Jak już pisaliśmy, "przyjaciółki" Małgorzaty Herde mają nadzieję, że uda im się polubownie odzyskać zarobione pieniądze. Według szacunków tabloidu, była menedżerka jest im winna w sumie około... miliona złotych.
Edyta Herbuś tak się zagalopowała we wspaniałomyślności, że oświadczyła nawet, że pozostawia tę kwestię "Najwyższemu". Zobacz: Herbuś o Herde: "Pozostawiam to NAJWYŻSZEMU!"
Tymczasem Herde, nie czekając na cudowną interwencję, postanowiła wziąć sprawy w swoje ręce. Wyjechała do Paryża. Na Instagramie chwali się zdjęciami ze stolicy Francji, na których widać, jak popija szampana w drogiej restauracji.

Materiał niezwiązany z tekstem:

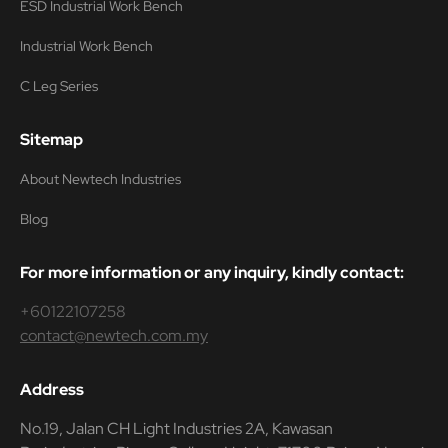
ESD Industrial Work Bench
Industrial Work Bench
C Leg Series
Sitemap
About Newtech Industries
Blog
For more information or any inquiry, kindly contact:
+60122107258
contact@newtech.com.my
Address
No.19, Jalan CH Light Industries 2A, Kawasan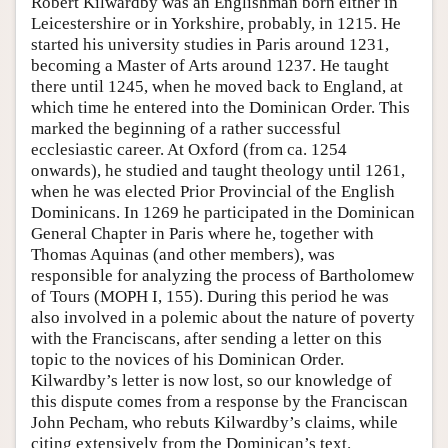
Robert Kilwardby was an Englishman born either in
Leicestershire or in Yorkshire, probably, in 1215. He
started his university studies in Paris around 1231,
becoming a Master of Arts around 1237. He taught
there until 1245, when he moved back to England, at
which time he entered into the Dominican Order. This
marked the beginning of a rather successful
ecclesiastic career. At Oxford (from ca. 1254
onwards), he studied and taught theology until 1261,
when he was elected Prior Provincial of the English
Dominicans. In 1269 he participated in the Dominican
General Chapter in Paris where he, together with
Thomas Aquinas (and other members), was
responsible for analyzing the process of Bartholomew
of Tours (MOPH I, 155). During this period he was
also involved in a polemic about the nature of poverty
with the Franciscans, after sending a letter on this
topic to the novices of his Dominican Order.
Kilwardby’s letter is now lost, so our knowledge of
this dispute comes from a response by the Franciscan
John Pecham, who rebuts Kilwardby’s claims, while
citing extensively from the Dominican’s text.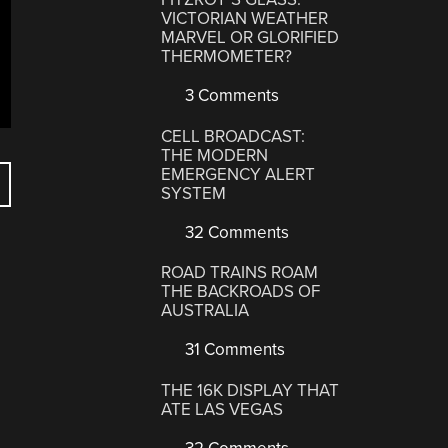
VICTORIAN WEATHER
MARVEL OR GLORIFIED
THERMOMETER?
3 Comments
CELL BROADCAST:
THE MODERN
EMERGENCY ALERT
SYSTEM
32 Comments
ROAD TRAINS ROAM
THE BACKROADS OF
AUSTRALIA
31 Comments
THE 16K DISPLAY THAT
ATE LAS VEGAS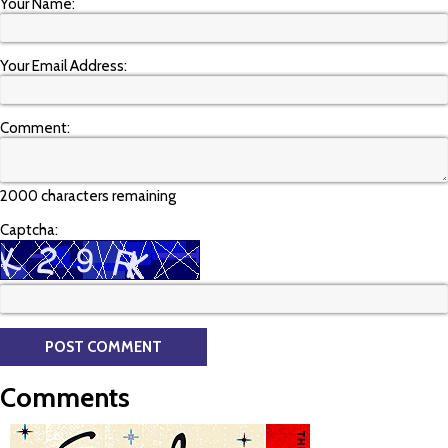
Your Name:
Your Email Address:
Comment:
2000 characters remaining
Captcha:
Comments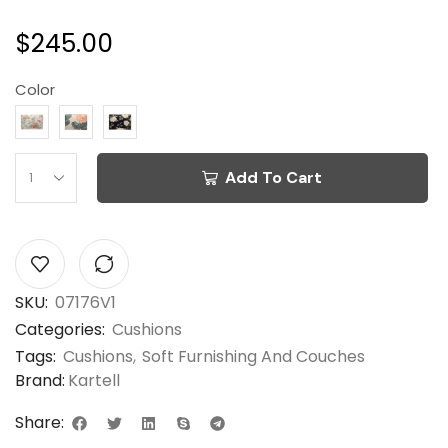
$
245.00
Color
Add To Cart
SKU:
07176V1
Categories:
Cushions
Tags:
Cushions
,
Soft Furnishing And Couches
Brand:
Kartell
Share: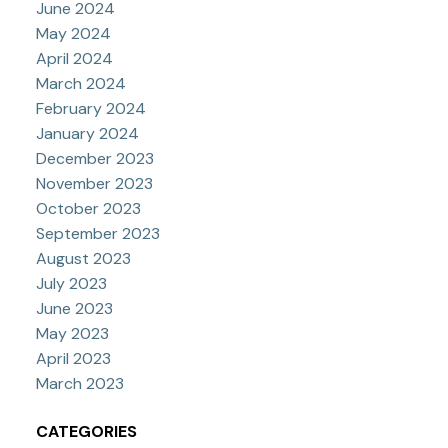
June 2024
May 2024
April 2024
March 2024
February 2024
January 2024
December 2023
November 2023
October 2023
September 2023
August 2023
July 2023
June 2023
May 2023
April 2023
March 2023
CATEGORIES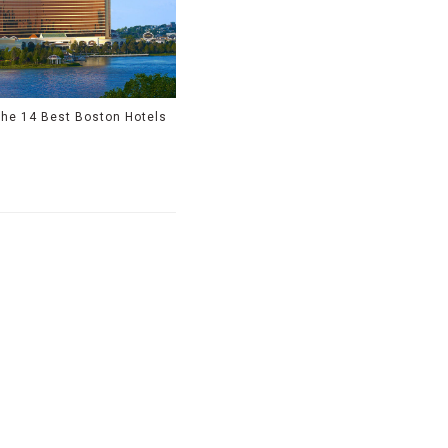
he 14 Best Boston Hotels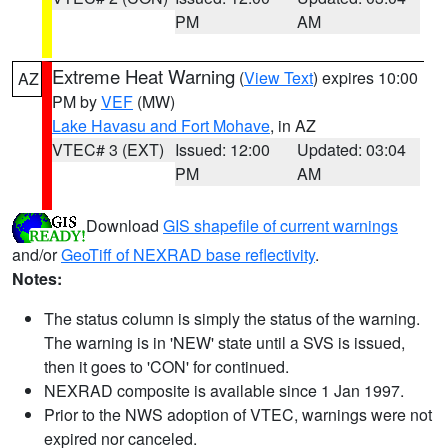
PM
AM
Extreme Heat Warning
(
View Text
) expires 10:00
AZ
PM by
VEF
(MW)
Lake Havasu and Fort Mohave
, in AZ
VTEC# 3 (EXT)
Issued: 12:00
Updated: 03:04
PM
AM
Download
GIS shapefile of current warnings
and/or
GeoTiff of NEXRAD base reflectivity
.
Notes:
The status column is simply the status of the warning.
The warning is in 'NEW' state until a SVS is issued,
then it goes to 'CON' for continued.
NEXRAD composite is available since 1 Jan 1997.
Prior to the NWS adoption of VTEC, warnings were not
expired nor canceled.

Wygląda na to, że eksmenedżerka Herbuś wciąż tryska humorem i czuje się całkowicie bezkarna - pisze Fakt. W kraju trwają paniczne ruchy oszukanych gwiazd, tymczasem cwana menedżerka jak gdyby nic wyjechała do Paryża. Cóż, ma za co.
Tymczasem w Warszawie przedstawiciele prawni Oli Kwaśniewskiej prowadzą rozmowy z wydawnictwem Edipresse, które zatrudniało ją do przeprowadzania wywiadów. Próbują wspólnie uporządkować nierozliczone umowy.
Na dzień dzisiejszy nie będziemy wypowiadać się w tej sprawie - poinformował przedstawiciel wydawnictwa w piśmie przesłanym do redakcji Faktu. Oczekujemy na rozstrzygnięcie sprawy przez strony sporu.